Oklahoma State, who's mascot is the Cowboys, will play host to FSU in the annual game. Per a press release from ESPN:
"The 2014 Cowboys Classic, marking the last contest of the current agreement, has also been determined and will pit Florida State against Oklahoma State in prime time on Saturday, Aug. 30. It will be the fifth time the two teams have faced each other and the first since the 1985 Gator Bowl, a 34-23 Florida State victory."
The Cowboy Classic also reached an agreement to extend the game through 2024 at Cowboys Stadium.
This season Florida State was heavily criticized for having a weak out of conference schedule that included two FCS opponents and a USF team that later fired its coach. That wasn't entirely the Seminoles' doing, they had a game with West Virginia scheduled until the Mountaineers' decision to switch conference created a scheduling conflict that left FSU with just 11 opponents months before the start of the 2012 season.

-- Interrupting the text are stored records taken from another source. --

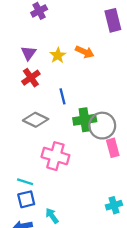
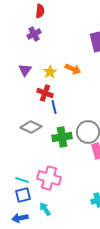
red cross: (31, 78) -> (45, 93), moved, turned -35
green cross: (85, 120) -> (62, 137), moved
pink cross: (55, 156) -> (49, 178), moved

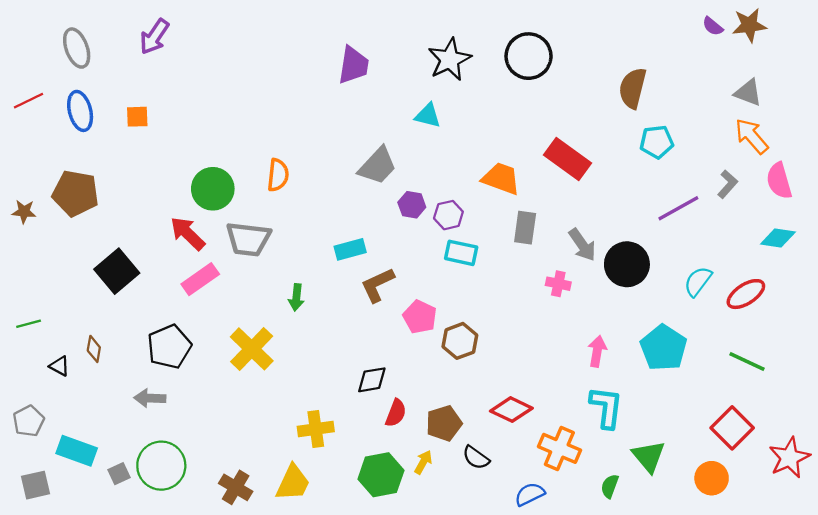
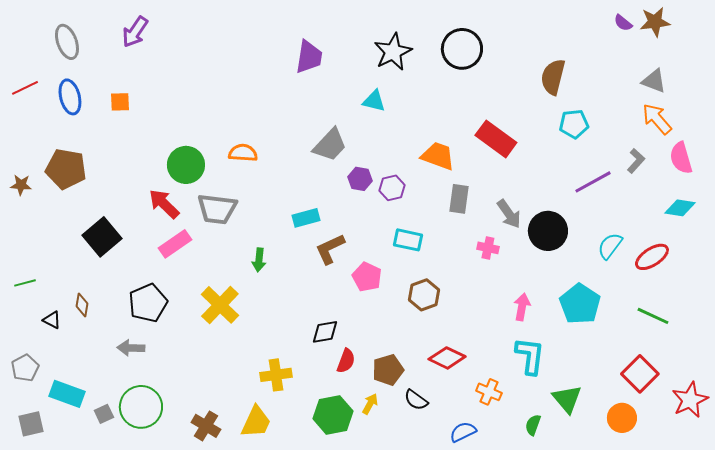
orange semicircle: (278, 175) -> (243, 153), turned -92
cyan rectangle: (461, 253) -> (408, 240), moved
brown hexagon: (460, 341) -> (424, 295), moved
orange cross: (559, 448) -> (489, 392), size x0.7

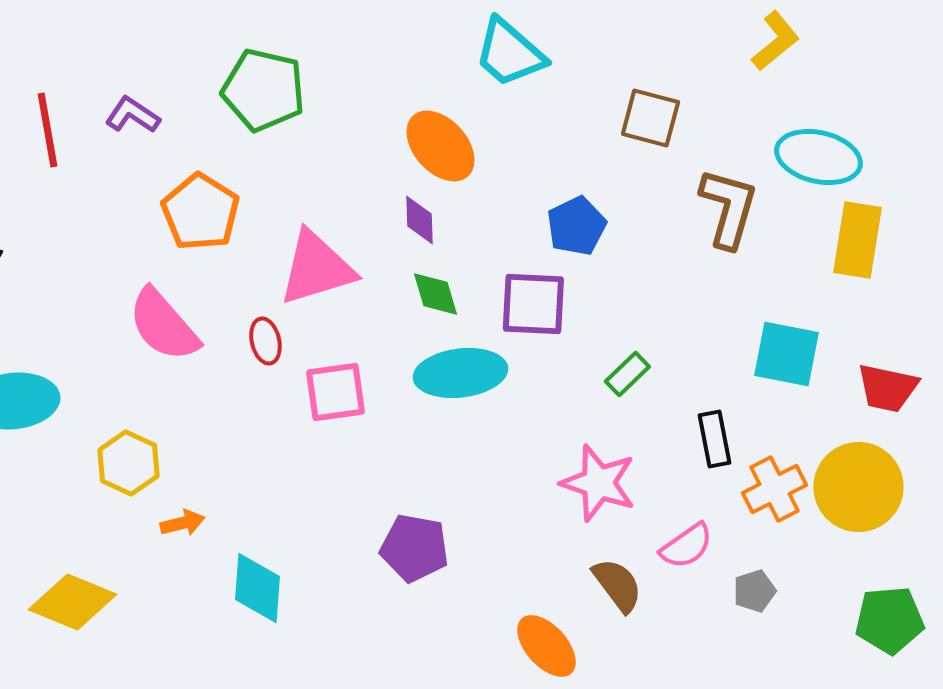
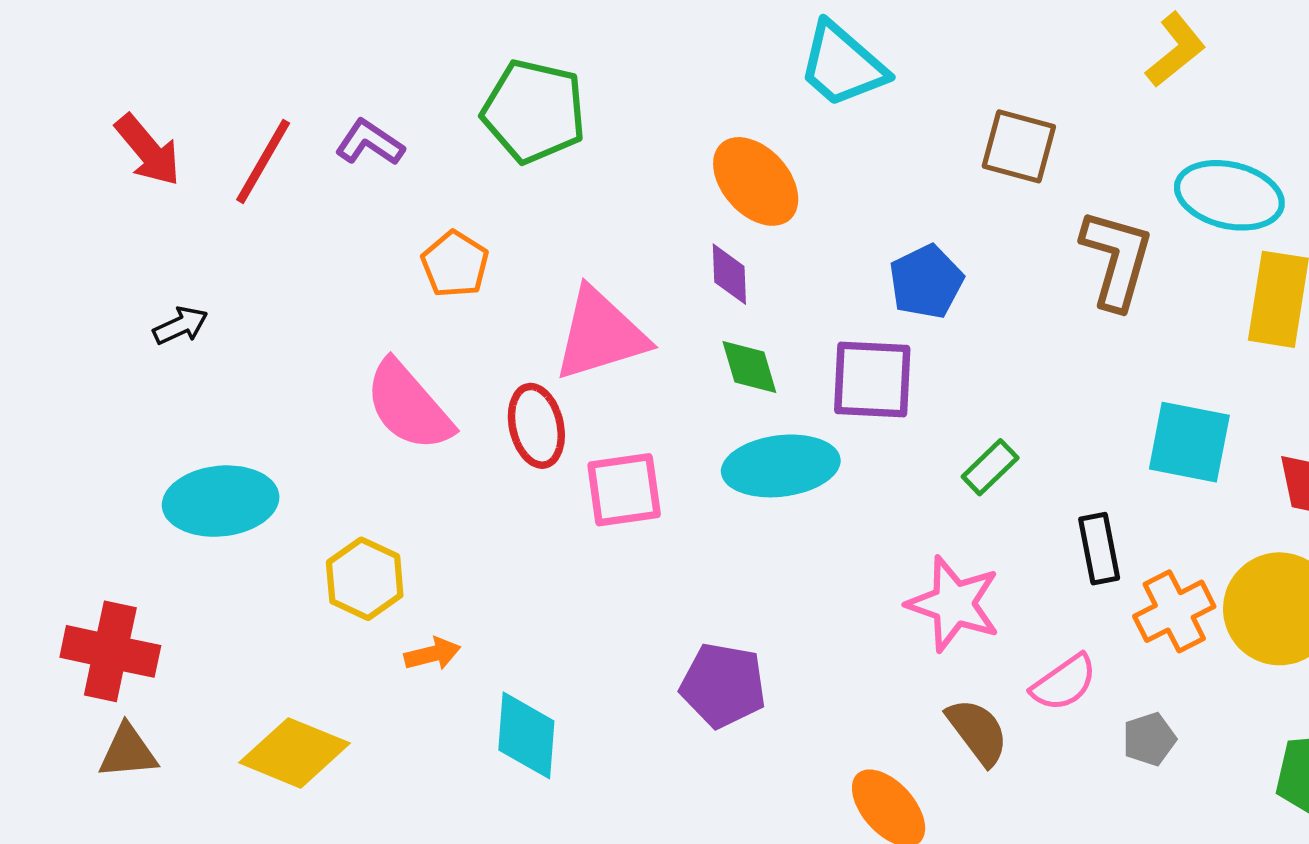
red line: (47, 130) -> (263, 161), turned 40
orange pentagon: (200, 212) -> (455, 264), size x0.7
red ellipse: (265, 341) -> (536, 426), size x1.4

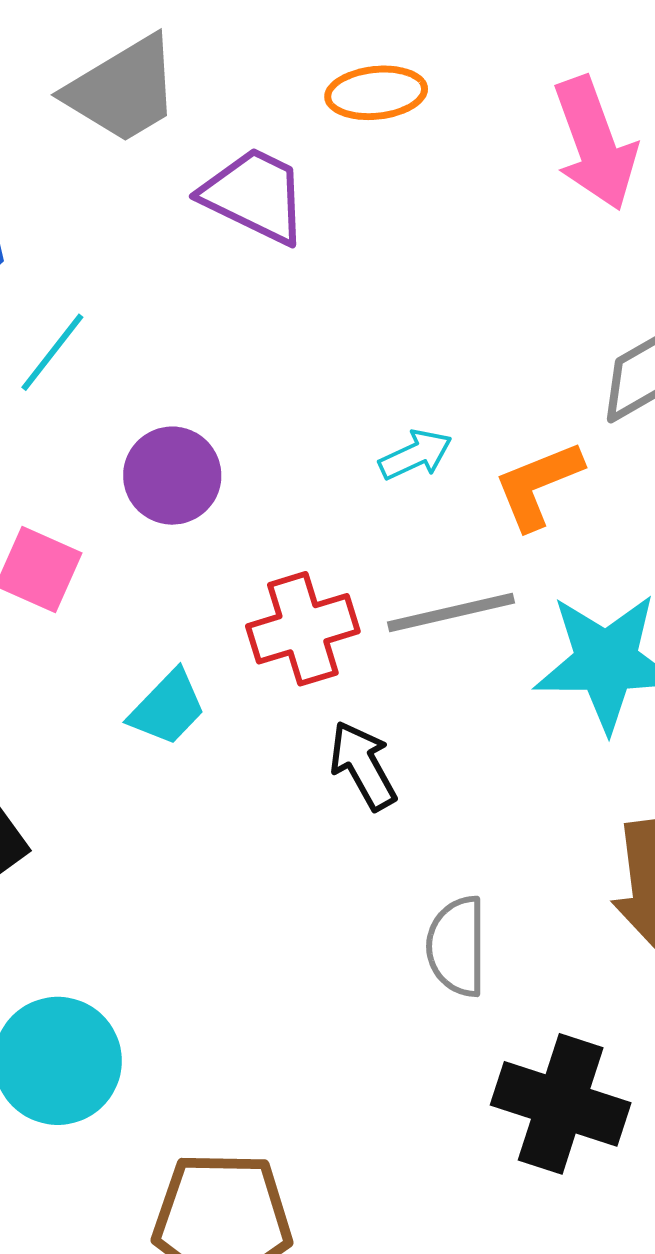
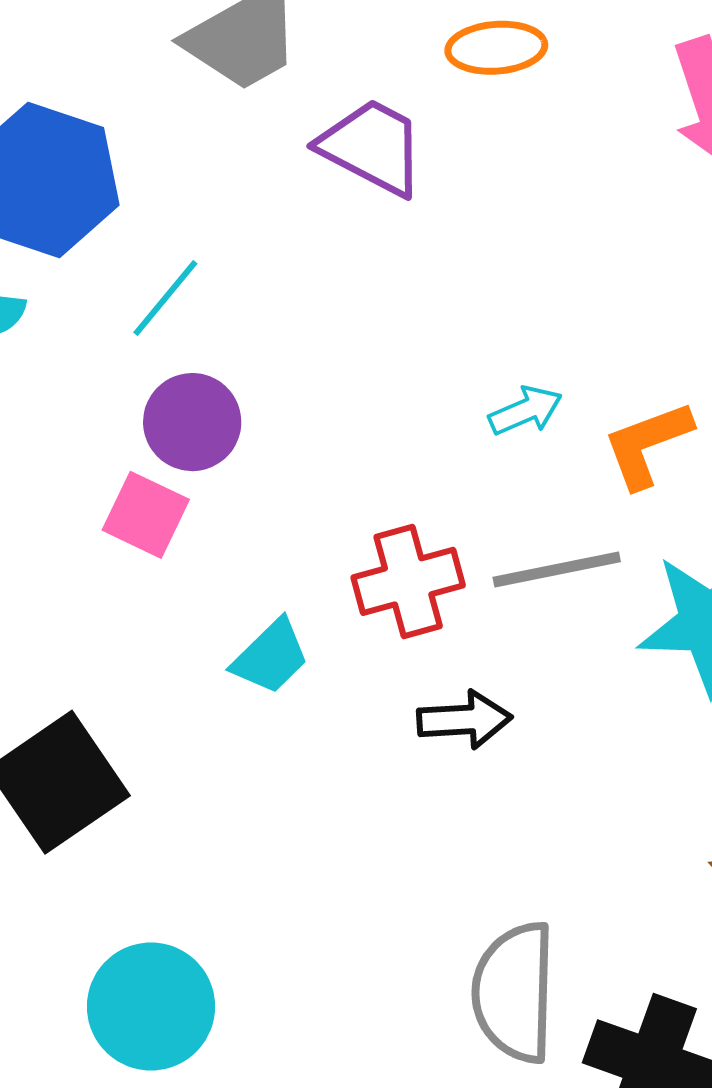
purple circle: (172, 476) -> (192, 422), moved
black arrow: (363, 765) -> (464, 720), turned 114
gray semicircle: (457, 946) -> (514, 992), moved, size x1.4

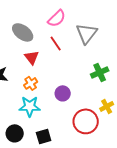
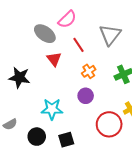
pink semicircle: (57, 18) -> (67, 19), moved
orange cross: (31, 83) -> (89, 71), moved

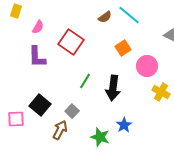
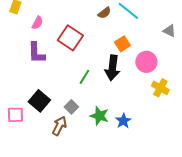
black arrow: (113, 88) -> (112, 68), moved
green star: (100, 137) -> (99, 116), moved

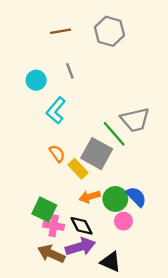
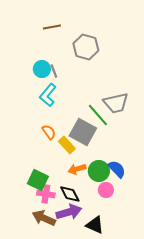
gray hexagon: (109, 31) -> (86, 47), moved
gray line: (70, 71) -> (54, 71), moved
cyan circle: (36, 80) -> (42, 69), moved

Regardless of how they got there though, FSU's weak out of conference schedule coupled with the dead weight of the ACC sunk the Seminoles in the computer rankings and effectively eliminated them from contention after their first loss, even as other one and even two-loss teams passed them by.
Going forward you can tell the Seminoles don't want that trend to continue.
Of course, Seminoles fans will think back to FSU's Labor Day series with Miami from a few years past and be reminded of several games where the team could have used an opponent or two to cut its teeth on before getting into a scrape with a rival or a ranked team.
Oklahoma State in the first week of the season is a tall order for any team.
That being said, good teams come out of the gates swinging (like Alabama did against Michigan in this year's Cowboy Classic). If the Seminoles want to continue to build and try and climb to the top of the college football mountain, these are the kinds of nationally televised out-of-conference games they will need to win.